# Invite to Show Your Skill/Talent/Hobby - Any and everyone allowed



## Clonenumber47 (Jan 3, 2012)

I ran into a similar thread, but was for BBW's only. So I wanted to start one here for everyone to participate. 

Kinda self explanatory but, what are your talents? Hobbies? Skills?


----------



## Clonenumber47 (Jan 3, 2012)

Being a film student, I try to make or work on 2 big projects and 4+ smaller projects every year.

Here is a link to one of my recent ones. Its a 2min 28sec documentary in the orange groves of central FL.

http://www.youtube.com/watch?v=5ociORpDBis&list=UUcoAhs1160K0pMmSB0A_4RA&index=2&feature=plcp


----------



## metabliss (Jan 8, 2012)

I consider myself an artsy person, so I really liked the Grove! Good work!


----------



## Big_Belly_Lover (Jan 8, 2012)

I like playing computer games (mainly buying and trading in games because I rarely complete them), listening to music, watching movies (I don't go to as many as I like to which is a shame as I am on Orange and they do a 2 for 1 deal on a Wednesday (other mobile phone networks are available)) and going to gigs - try to go to as many as I can each year as I LOVE live music!!

Matt.


----------



## Webmaster (Jan 8, 2012)

My primary talent is writing, and that is how I make my living. As for my hobbies, they sort of mix with my work. I've always loved computers and anything related to computers, and so I am always working on some computer project. 

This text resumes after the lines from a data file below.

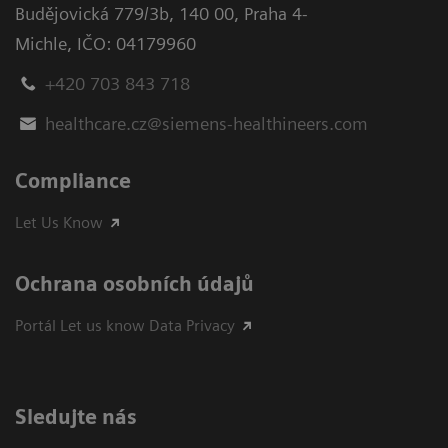
Budějovická 779/3b
,
140 00, Praha 4-
Michle
,
IČO: 04179960
+420 703 843 718
healthcare.cz@siemens-healthineers.com
Compliance
Let Us Know
Ochrana osobních údajů
Portál Let us know Data Privacy
Sledujte nás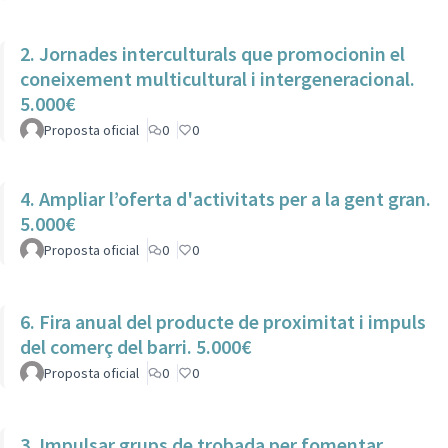
2. Jornades interculturals que promocionin el
coneixement multicultural i intergeneracional.
5.000€
Proposta oficial
0
0
4. Ampliar l’oferta d'activitats per a la gent gran.
5.000€
Proposta oficial
0
0
6. Fira anual del producte de proximitat i impuls
del comerç del barri. 5.000€
Proposta oficial
0
0
3. Impulsar grups de trobada per fomentar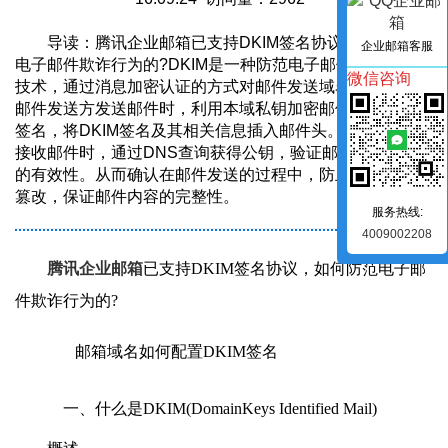
导读：腾讯企业邮箱已支持DKIM签名协议，如何防范
企业邮箱客服
电子邮件欺诈行为的?DKIM是一种防范电子邮件欺诈的验证
微信咨询
技术，通过消息加密认证的方式对邮件发送域名进行验证。
邮件发送方发送邮件时，利用本域私钥加密邮件生成DKIM
签名，将DKIM签名及其相关信息插入邮件头。邮件接收方
接收邮件时，通过DNS查询获得公钥，验证邮件DKIM签名
的有效性。从而确认在邮件发送的过程中，防止邮件被恶意
篡改，保证邮件内容的完整性。
服务热线:
4009002208
腾讯企业邮箱
已支持DKIM签名协议，如何防范电子邮
件欺诈行为的?
邮箱域名如何配置DKIM签名
一、什么是DKIM(DomainKeys Identified Mail)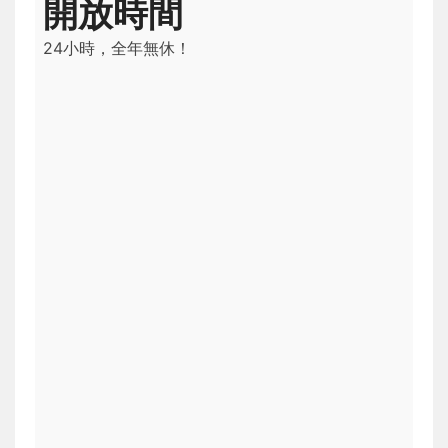
開放時間
24小時，全年無休！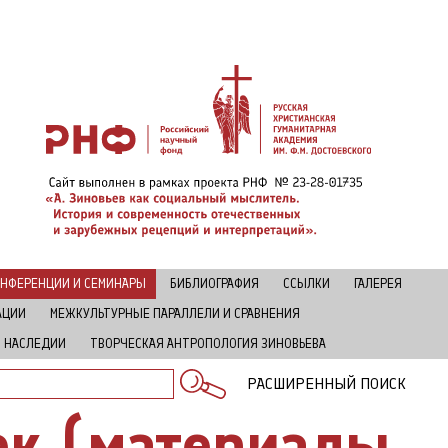
НФЕРЕНЦИИ И СЕМИНАРЫ
БИБЛИОГРАФИЯ
ССЫЛКИ
ГАЛЕРЕЯ
АЦИИ
МЕЖКУЛЬТУРНЫЕ ПАРАЛЛЕЛИ И СРАВНЕНИЯ
В НАСЛЕДИИ
ТВОРЧЕСКАЯ АНТРОПОЛОГИЯ ЗИНОВЬЕВА
РАСШИРЕННЫЙ ПОИСК
ек (материалы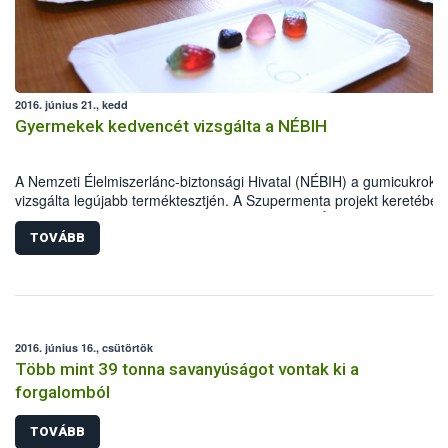
beavatkozásról, valamint megoldási lehetőségekről is egyeztet
a szakemberek.
2016. június 21., kedd
Gyermekek kedvencét vizsgálta a NÉBIH
A Nemzeti Élelmiszerlánc-biztonsági Hivatal (NÉBIH) a gumicukrokat
vizsgálta legújabb terméktesztjén. A Szupermenta projekt keretében
gumicukrot ellenőriztek a hatóság munkatársai. Élelmiszerbiztonsági
szempontból valamennyi megfelelőnek bizonyult, de hibás jelölés mi
TOVÁBB
termék esetében kellett hatósági eljárást indítani.
2016. június 16., csütörtök
Több mint 39 tonna savanyúságot vontak ki a
forgalomból
TOVÁBB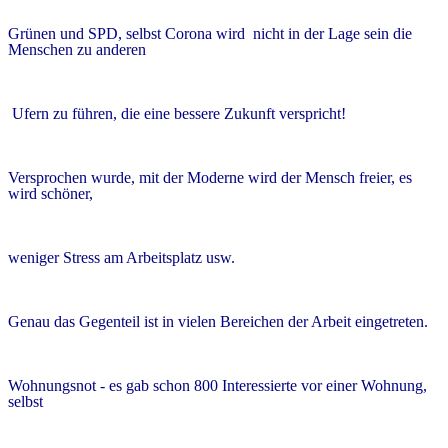
Grünen und SPD, selbst Corona wird nicht in der Lage sein die
Menschen zu anderen
Ufern zu führen, die eine bessere Zukunft verspricht!
Versprochen wurde, mit der Moderne wird der Mensch freier, es
wird schöner,
weniger Stress am Arbeitsplatz usw.
Genau das Gegenteil ist in vielen Bereichen der Arbeit eingetreten.
Wohnungsnot - es gab schon 800 Interessierte vor einer Wohnung,
selbst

On the recreational side, over the past several years I went through a phase where I learned pretty much everything there was to know about ECU tuning and supercharging, and spent a lot of time at the race rack with my cars. More recently, I've been majorly into scuba diving and did about 250 dives over the past five years, seeing and photographing some amazing things.


----------



## jakub (Jan 9, 2012)

Cool thread 

I'm an amateur photographer, my camera is always with me.
http://kubica.deviantart.com/gallery/


----------



## bmann0413 (Jan 9, 2012)

I happen to dabble in the drawing hobby. Been doing it since I was seven. I drew Snoopy for the very first time.


----------